Standardizing all raw descriptors...
Standardization complete.


#### 4.3 Build and Re-Standardize Composite Factors

In [21]:

# Create the composite factors by averaging the standardized descriptors
df['Value_composite'] = df[['z_bm_desc', 'z_ep_desc']].mean(axis=1)
df['Momentum_composite'] = df[['z_mom12_1_desc', 'z_mom6_1_desc']].mean(axis=1)

print("\nComposite factors created. Now re-standardizing...")

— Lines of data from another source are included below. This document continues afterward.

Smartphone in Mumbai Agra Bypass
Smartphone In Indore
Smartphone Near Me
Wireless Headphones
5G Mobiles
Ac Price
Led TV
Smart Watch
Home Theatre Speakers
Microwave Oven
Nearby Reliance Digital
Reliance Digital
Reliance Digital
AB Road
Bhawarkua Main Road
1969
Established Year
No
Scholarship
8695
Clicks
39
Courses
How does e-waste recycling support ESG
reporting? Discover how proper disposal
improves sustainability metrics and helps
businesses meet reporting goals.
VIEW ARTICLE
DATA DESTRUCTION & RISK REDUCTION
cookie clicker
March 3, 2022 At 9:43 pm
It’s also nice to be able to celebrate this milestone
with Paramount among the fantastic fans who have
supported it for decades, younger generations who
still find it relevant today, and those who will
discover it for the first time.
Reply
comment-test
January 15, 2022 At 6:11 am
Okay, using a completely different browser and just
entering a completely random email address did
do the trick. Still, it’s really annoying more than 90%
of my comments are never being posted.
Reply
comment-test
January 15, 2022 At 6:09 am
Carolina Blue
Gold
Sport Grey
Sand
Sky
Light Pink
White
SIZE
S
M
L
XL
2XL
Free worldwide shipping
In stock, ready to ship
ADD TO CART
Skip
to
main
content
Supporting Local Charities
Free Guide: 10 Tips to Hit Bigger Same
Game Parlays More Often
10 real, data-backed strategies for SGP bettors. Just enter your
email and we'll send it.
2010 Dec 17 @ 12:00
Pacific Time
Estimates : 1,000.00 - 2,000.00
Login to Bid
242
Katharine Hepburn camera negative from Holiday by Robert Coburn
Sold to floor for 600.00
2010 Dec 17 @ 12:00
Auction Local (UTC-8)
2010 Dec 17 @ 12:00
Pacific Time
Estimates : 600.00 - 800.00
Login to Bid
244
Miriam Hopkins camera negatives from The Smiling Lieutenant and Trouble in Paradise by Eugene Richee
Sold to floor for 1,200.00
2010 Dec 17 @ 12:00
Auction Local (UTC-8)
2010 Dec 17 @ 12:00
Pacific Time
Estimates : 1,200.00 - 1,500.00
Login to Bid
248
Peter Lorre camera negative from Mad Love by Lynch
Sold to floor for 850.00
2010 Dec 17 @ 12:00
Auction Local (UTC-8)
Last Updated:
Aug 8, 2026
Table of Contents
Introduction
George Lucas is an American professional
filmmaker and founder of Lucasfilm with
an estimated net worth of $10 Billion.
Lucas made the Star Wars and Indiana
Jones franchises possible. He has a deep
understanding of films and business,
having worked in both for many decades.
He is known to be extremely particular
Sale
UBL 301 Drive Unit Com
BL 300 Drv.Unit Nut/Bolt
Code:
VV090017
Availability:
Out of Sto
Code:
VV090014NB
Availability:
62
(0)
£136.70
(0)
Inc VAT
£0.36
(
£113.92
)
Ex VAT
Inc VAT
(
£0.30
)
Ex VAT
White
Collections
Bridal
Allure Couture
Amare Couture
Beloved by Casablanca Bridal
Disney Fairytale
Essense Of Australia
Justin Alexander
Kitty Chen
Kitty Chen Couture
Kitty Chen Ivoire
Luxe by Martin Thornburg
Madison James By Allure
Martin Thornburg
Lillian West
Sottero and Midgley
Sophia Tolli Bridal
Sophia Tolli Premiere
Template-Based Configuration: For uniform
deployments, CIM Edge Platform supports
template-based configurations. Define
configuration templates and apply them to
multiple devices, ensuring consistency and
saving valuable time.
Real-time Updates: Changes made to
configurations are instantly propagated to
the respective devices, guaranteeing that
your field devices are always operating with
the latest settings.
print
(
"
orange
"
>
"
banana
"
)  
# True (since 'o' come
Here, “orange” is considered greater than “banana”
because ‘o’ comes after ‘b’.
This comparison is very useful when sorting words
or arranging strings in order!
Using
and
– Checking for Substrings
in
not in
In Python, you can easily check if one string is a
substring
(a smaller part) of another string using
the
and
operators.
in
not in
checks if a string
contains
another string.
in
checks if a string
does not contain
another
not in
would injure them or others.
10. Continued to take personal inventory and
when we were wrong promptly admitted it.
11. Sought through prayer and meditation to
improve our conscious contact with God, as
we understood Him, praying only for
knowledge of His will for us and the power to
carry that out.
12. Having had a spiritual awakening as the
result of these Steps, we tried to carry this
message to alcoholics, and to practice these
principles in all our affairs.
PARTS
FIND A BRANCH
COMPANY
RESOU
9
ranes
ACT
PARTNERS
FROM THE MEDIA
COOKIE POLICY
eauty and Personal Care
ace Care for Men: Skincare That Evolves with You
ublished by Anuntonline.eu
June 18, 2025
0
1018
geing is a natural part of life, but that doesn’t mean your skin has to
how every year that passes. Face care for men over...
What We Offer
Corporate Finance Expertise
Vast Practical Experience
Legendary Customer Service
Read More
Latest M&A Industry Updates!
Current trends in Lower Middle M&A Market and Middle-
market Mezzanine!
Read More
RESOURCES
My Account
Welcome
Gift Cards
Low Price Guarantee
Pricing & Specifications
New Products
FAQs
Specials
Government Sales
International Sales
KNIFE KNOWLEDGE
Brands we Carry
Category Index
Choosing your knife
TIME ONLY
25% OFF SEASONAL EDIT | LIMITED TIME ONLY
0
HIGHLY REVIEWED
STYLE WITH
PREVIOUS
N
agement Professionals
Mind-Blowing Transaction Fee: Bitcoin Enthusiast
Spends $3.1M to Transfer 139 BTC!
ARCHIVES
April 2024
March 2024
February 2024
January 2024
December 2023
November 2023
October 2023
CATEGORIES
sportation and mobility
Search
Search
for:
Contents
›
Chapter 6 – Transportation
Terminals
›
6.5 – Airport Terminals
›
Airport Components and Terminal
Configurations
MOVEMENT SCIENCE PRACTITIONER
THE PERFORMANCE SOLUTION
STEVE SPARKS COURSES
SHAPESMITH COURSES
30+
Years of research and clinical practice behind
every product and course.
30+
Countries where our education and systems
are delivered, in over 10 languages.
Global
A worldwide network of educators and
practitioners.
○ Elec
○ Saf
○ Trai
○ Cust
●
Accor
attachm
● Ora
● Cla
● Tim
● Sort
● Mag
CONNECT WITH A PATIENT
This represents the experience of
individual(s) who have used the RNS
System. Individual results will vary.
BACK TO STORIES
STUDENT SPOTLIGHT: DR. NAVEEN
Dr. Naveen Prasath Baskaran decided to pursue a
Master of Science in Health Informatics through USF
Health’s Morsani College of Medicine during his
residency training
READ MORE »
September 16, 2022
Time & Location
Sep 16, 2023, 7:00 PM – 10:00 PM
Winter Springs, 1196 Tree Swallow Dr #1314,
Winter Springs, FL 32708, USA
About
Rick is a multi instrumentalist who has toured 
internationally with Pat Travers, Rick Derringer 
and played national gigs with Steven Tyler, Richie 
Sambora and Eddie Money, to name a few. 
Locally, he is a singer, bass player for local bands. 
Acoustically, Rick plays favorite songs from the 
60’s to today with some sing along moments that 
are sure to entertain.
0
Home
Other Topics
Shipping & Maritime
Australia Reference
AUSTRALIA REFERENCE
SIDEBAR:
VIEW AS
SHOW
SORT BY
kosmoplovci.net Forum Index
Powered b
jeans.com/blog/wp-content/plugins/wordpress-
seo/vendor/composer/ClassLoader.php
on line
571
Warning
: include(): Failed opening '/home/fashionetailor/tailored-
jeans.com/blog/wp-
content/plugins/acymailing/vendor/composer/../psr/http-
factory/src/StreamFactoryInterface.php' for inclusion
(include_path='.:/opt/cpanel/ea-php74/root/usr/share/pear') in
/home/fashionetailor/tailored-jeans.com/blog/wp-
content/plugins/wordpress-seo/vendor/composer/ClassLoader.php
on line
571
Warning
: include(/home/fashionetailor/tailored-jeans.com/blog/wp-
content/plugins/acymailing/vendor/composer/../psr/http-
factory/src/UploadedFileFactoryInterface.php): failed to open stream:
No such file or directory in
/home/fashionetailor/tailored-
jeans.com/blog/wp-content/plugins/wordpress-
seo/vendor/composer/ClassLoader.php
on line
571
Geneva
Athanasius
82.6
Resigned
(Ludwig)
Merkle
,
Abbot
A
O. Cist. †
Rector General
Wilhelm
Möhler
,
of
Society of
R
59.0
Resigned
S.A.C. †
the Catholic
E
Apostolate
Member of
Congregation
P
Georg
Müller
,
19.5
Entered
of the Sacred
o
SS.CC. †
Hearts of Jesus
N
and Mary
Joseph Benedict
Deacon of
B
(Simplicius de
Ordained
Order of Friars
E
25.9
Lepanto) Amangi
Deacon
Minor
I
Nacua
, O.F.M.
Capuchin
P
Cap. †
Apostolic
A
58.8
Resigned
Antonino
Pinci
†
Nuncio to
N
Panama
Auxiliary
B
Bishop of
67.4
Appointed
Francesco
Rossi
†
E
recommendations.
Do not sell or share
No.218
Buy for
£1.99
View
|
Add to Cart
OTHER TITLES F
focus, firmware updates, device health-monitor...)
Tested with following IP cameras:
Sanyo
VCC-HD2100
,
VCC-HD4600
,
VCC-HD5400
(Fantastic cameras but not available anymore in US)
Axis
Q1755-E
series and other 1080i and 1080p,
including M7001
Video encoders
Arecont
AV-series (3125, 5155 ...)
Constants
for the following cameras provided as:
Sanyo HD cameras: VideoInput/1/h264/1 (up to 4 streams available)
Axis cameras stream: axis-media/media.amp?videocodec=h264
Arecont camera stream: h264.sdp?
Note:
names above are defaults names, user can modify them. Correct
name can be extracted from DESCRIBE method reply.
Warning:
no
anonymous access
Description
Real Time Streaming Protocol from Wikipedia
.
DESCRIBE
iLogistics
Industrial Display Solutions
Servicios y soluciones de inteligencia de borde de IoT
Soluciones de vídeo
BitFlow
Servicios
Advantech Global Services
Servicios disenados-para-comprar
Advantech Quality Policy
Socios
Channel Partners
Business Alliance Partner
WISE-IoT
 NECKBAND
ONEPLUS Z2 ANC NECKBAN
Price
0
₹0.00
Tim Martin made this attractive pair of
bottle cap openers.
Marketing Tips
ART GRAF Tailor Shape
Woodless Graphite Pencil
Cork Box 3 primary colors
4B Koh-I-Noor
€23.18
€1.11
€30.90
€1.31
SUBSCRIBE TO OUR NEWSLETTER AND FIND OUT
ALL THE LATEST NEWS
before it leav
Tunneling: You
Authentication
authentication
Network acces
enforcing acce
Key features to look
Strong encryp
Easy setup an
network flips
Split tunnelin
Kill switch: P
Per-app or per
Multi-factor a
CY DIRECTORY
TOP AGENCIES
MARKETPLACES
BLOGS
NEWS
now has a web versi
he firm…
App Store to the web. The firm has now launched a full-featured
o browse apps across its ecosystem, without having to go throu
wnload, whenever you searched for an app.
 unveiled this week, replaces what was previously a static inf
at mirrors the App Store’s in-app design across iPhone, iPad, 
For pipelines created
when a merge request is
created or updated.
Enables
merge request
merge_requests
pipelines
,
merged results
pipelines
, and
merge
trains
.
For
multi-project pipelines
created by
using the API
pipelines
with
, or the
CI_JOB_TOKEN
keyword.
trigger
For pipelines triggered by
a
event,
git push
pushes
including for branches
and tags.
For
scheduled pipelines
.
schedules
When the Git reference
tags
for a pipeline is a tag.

# Re-standardize the final composites
# This ensures they have a clean mean=0, std=1 profile
df['Value'] = df.groupby('date')['Value_composite'].transform(
    lambda x: standardize_cap_weighted(x, df.loc[x.index, 'cap_weight'])
)
df['Momentum'] = df.groupby('date')['Momentum_composite'].transform(
    lambda x: standardize_cap_weighted(x, df.loc[x.index, 'cap_weight'])
)

# Rename the single-descriptor factors for consistency
df.rename(columns={
    'z_size_desc': 'Size',
    'z_ww_desc': 'FinConstraint'
}, inplace=True)

print("Final factors assembled and cleaned.")


Composite factors created. Now re-standardizing...
Final factors assembled and cleaned.


In [None]:
#TEMP_FILE = os.path.join(onedrive_root, "0. DATASETS", "temps", "df_temp.parquet")
#df.to_parquet(TEMP_FILE)

### 5. Assemble and Save the Final X Matrix 


In [22]:
industry_dummies = pd.get_dummies(df['industry'], prefix='Ind')

In [23]:

# Our final style factors are the re-standardized composites and the single descriptors
style_factors = ['Size', 'Value', 'Momentum', 'FinConstraint']

# Combine our final style factors with the industry dummies
# First, let's align them to the same index (date, permno)
df_for_x = df[style_factors].copy()
X = df_for_x.join(industry_dummies)

# Drop any rows with missing factor exposures, as we can't use them in the regression
X.dropna(inplace=True)

# Define the output file path
X_FILE = os.path.join(DATA_DIR, 'factor_exposures.parquet')

# Save the final, time-varying X matrix to a Parquet file
X.to_parquet(X_FILE)

print(f"\nFinal time-varying factor exposure matrix (X) saved to {X_FILE}")
print(f"Shape of final X matrix: {X.shape}")
print("Notebook 2 (Project Titan) is complete.")


Final time-varying factor exposure matrix (X) saved to D:\OneDrive\0. DATASETS\outputs\factor_exposures.parquet
Shape of final X matrix: (1030177, 16)
Notebook 2 (Project Titan) is complete.